PARIS addresses these key gaps in knowledge and will advance the progress towards implementation of urine biomarkers of kidney injury in clinical practice. This study will serve as an important resource for future studies of AKI by establishing a repository with both ambulatory and inpatient biospecimens which are currently unavailable in existing HIV-positive cohorts. Upon completion of this study, the resulting predictive model which will incorporate results from the multiplex HIV-AKI Risk Panel could be evaluated as a screening tool for trials comparing management strategies for AKI, and the Panel could serve as a surrogate endpoint for early phase AKI therapeutics.

Our study comes with some limitations. First, how best to define subclinical AKI remains unclear. We will explore alternative definitions of subclinical AKI and will evaluate how these definitions correlate with clinical variables and influence our estimates. This approach will enable us to examine the robustness of our findings and will inform future research in subclinical AKI. Second, this is a single center cohort enriched with African American patients. While we view this as a strength of the study, the composition of our study population may ultimately limit the extrapolation of our findings to the general HIV-positive population. Third, we cannot externally validate our predictive model due to the lack of paired ambulatory and inpatient urine samples required for studying AKI in existing clinical HIV cohorts. To address some of these limitations, we envision a future clinical trial to assess the utility of the HIV-AKI prognostic model compared to standard of care in reducing time to recognition and sequelae of AKI in the HIV-positive population.

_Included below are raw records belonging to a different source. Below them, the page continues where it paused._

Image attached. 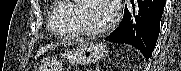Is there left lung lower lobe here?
<instances>
[{"mask_svg":"<svg viewBox=\"0 0 181 71\" xmlns=\"http://www.w3.org/2000/svg\"><path fill=\"white\" fill-rule=\"evenodd\" d=\"M139 12L135 20L130 21L131 15L125 8V13L120 26L112 32L107 40L114 43H126L139 49L148 60L152 56L159 31L160 20L163 14L166 0H137Z\"/></svg>","mask_w":181,"mask_h":71,"instance_id":"1","label":"left lung lower lobe"}]
</instances>
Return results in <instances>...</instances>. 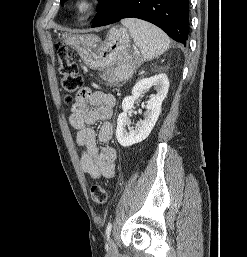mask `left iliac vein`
<instances>
[{"instance_id": "1", "label": "left iliac vein", "mask_w": 247, "mask_h": 257, "mask_svg": "<svg viewBox=\"0 0 247 257\" xmlns=\"http://www.w3.org/2000/svg\"><path fill=\"white\" fill-rule=\"evenodd\" d=\"M108 251L109 254L113 256L118 253L117 246L111 237L108 238Z\"/></svg>"}]
</instances>
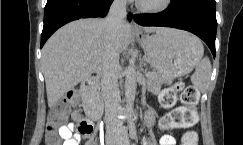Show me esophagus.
<instances>
[{"instance_id":"34e87169","label":"esophagus","mask_w":243,"mask_h":145,"mask_svg":"<svg viewBox=\"0 0 243 145\" xmlns=\"http://www.w3.org/2000/svg\"><path fill=\"white\" fill-rule=\"evenodd\" d=\"M132 29L134 31H138L139 30V27H138V25H137V23L135 21L132 22Z\"/></svg>"}]
</instances>
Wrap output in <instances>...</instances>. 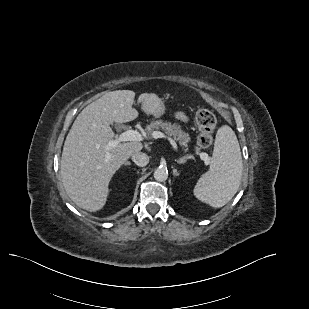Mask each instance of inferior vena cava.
<instances>
[{"instance_id":"602c4592","label":"inferior vena cava","mask_w":309,"mask_h":309,"mask_svg":"<svg viewBox=\"0 0 309 309\" xmlns=\"http://www.w3.org/2000/svg\"><path fill=\"white\" fill-rule=\"evenodd\" d=\"M131 158L132 161L140 167H144L149 163V157L143 152H135L132 154Z\"/></svg>"}]
</instances>
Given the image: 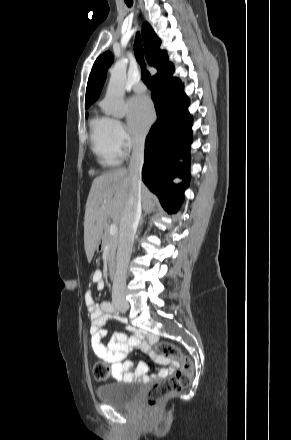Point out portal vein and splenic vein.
Segmentation results:
<instances>
[{
    "label": "portal vein and splenic vein",
    "instance_id": "portal-vein-and-splenic-vein-1",
    "mask_svg": "<svg viewBox=\"0 0 291 440\" xmlns=\"http://www.w3.org/2000/svg\"><path fill=\"white\" fill-rule=\"evenodd\" d=\"M117 231H118V227H117V225L114 223V224H111L110 225V228H109V233L111 234V235H114V234H116L117 233Z\"/></svg>",
    "mask_w": 291,
    "mask_h": 440
}]
</instances>
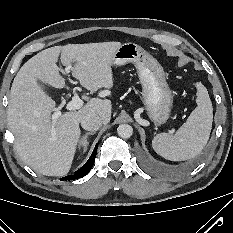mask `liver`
Masks as SVG:
<instances>
[{"label": "liver", "instance_id": "1", "mask_svg": "<svg viewBox=\"0 0 233 233\" xmlns=\"http://www.w3.org/2000/svg\"><path fill=\"white\" fill-rule=\"evenodd\" d=\"M119 42L68 44L47 48L29 59L16 74L7 109L8 126L21 160L35 172L47 176H64L72 165L81 136L79 123L86 114H95L103 124L111 119L109 99L92 98L77 111L51 113L55 101L37 81L54 88L65 86L57 61L73 66L72 75L91 92L113 87L112 59Z\"/></svg>", "mask_w": 233, "mask_h": 233}]
</instances>
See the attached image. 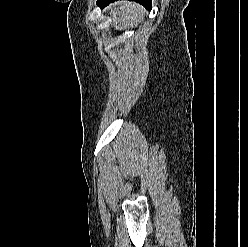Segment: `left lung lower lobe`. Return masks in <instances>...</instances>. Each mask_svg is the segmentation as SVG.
Listing matches in <instances>:
<instances>
[{
  "instance_id": "1",
  "label": "left lung lower lobe",
  "mask_w": 248,
  "mask_h": 247,
  "mask_svg": "<svg viewBox=\"0 0 248 247\" xmlns=\"http://www.w3.org/2000/svg\"><path fill=\"white\" fill-rule=\"evenodd\" d=\"M117 1V0H97V5L100 6L101 8L106 7L108 4ZM131 1V0H130ZM136 1L143 6H145L147 9H151V0H132Z\"/></svg>"
}]
</instances>
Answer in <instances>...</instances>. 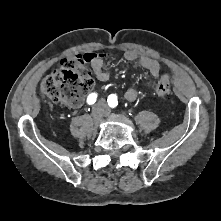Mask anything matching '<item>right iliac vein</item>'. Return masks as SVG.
I'll list each match as a JSON object with an SVG mask.
<instances>
[{"label":"right iliac vein","mask_w":221,"mask_h":221,"mask_svg":"<svg viewBox=\"0 0 221 221\" xmlns=\"http://www.w3.org/2000/svg\"><path fill=\"white\" fill-rule=\"evenodd\" d=\"M104 114H105V110L102 105H98L93 108L92 117H93V121L96 125L101 123Z\"/></svg>","instance_id":"63e3f726"}]
</instances>
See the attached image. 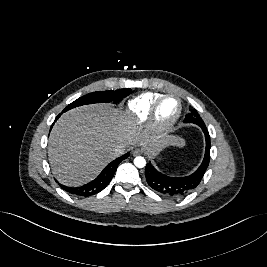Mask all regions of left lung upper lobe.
Segmentation results:
<instances>
[{"label": "left lung upper lobe", "instance_id": "5c2ea615", "mask_svg": "<svg viewBox=\"0 0 267 267\" xmlns=\"http://www.w3.org/2000/svg\"><path fill=\"white\" fill-rule=\"evenodd\" d=\"M184 123H194L197 125H205L199 114L196 110L192 111L191 113H188L184 119Z\"/></svg>", "mask_w": 267, "mask_h": 267}]
</instances>
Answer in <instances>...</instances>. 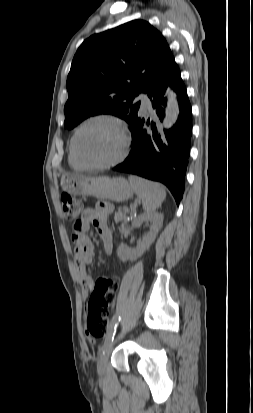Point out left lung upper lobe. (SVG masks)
Instances as JSON below:
<instances>
[{
	"label": "left lung upper lobe",
	"instance_id": "left-lung-upper-lobe-1",
	"mask_svg": "<svg viewBox=\"0 0 253 413\" xmlns=\"http://www.w3.org/2000/svg\"><path fill=\"white\" fill-rule=\"evenodd\" d=\"M171 58L162 34L143 20L92 35L72 61L64 126L72 129L98 114H113L132 126L140 116L134 98L147 93Z\"/></svg>",
	"mask_w": 253,
	"mask_h": 413
}]
</instances>
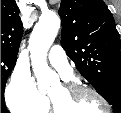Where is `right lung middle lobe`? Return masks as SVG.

In conclusion, this study will serve as an important resource for future studies of AKI by establishing a repository with both ambulatory and inpatient biospecimens that is currently lacking in existing HIV clinical cohorts and studies of AKI. Upon completion of this study, the resulting prognostic model which incorporates results from the multiplex HIV-AKI Risk Panel could be evaluated as a screening tool in trials comparing early management of AKI or intensive management after AKI with current standards of care, and the Panel could serve as a surrogate endpoint for early phase therapeutic candidates for AKI.